The data: Begin

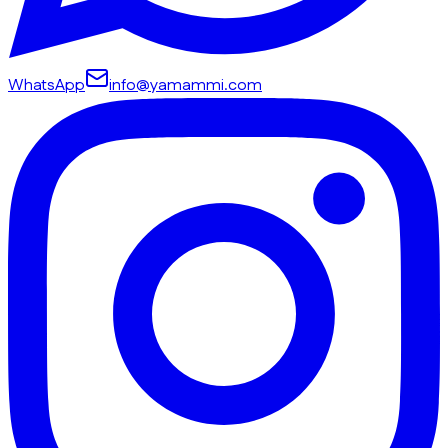
WhatsApp
info@yamammi.com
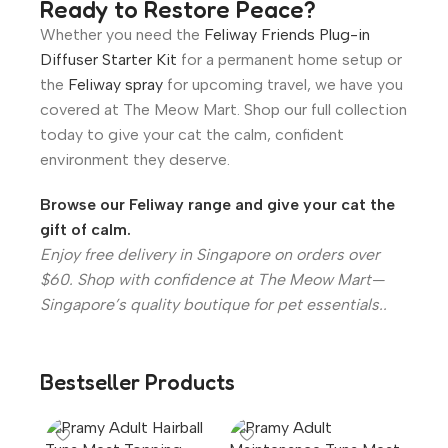
Ready to Restore Peace?
Whether you need the
Feliway Friends Plug-in
Diffuser Starter Kit
for a permanent home setup or
the
Feliway spray
for upcoming travel, we have you
covered at The Meow Mart. Shop our full collection
today to give your cat the calm, confident
environment they deserve.
Browse our Feliway range and give your cat the
gift of calm.
Enjoy free delivery in Singapore on orders over
$60. Shop with confidence at The Meow Mart—
Singapore’s quality boutique for pet essentials..
Bestseller Products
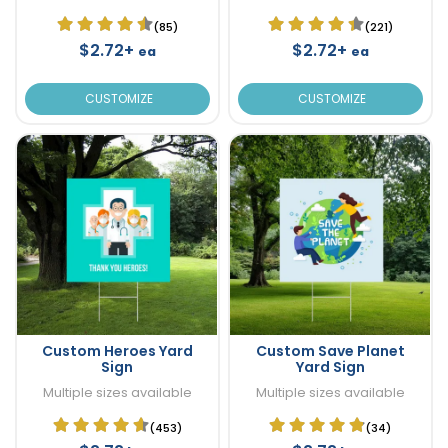
(85)
(221)
$2.72+
$2.72+
ea
ea
CUSTOMIZE
CUSTOMIZE
Custom Heroes Yard
Custom Save Planet
Sign
Yard Sign
Multiple sizes available
Multiple sizes available
(453)
(34)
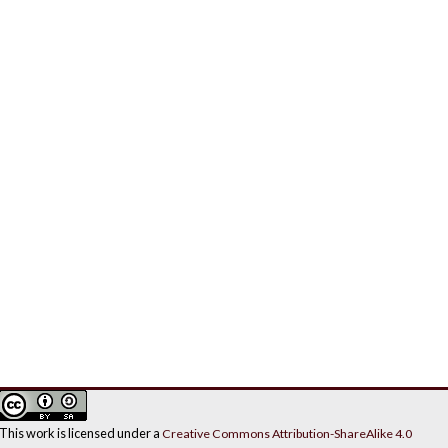
This work is licensed under a
Creative Commons Attribution-ShareAlike 4.0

The data: End

== Exercise goal ==
Which of the lines above include the word "your"? List those lines.

== Finished exercise ==
today to give your cat the calm, confident
Browse our Feliway range and give your cat the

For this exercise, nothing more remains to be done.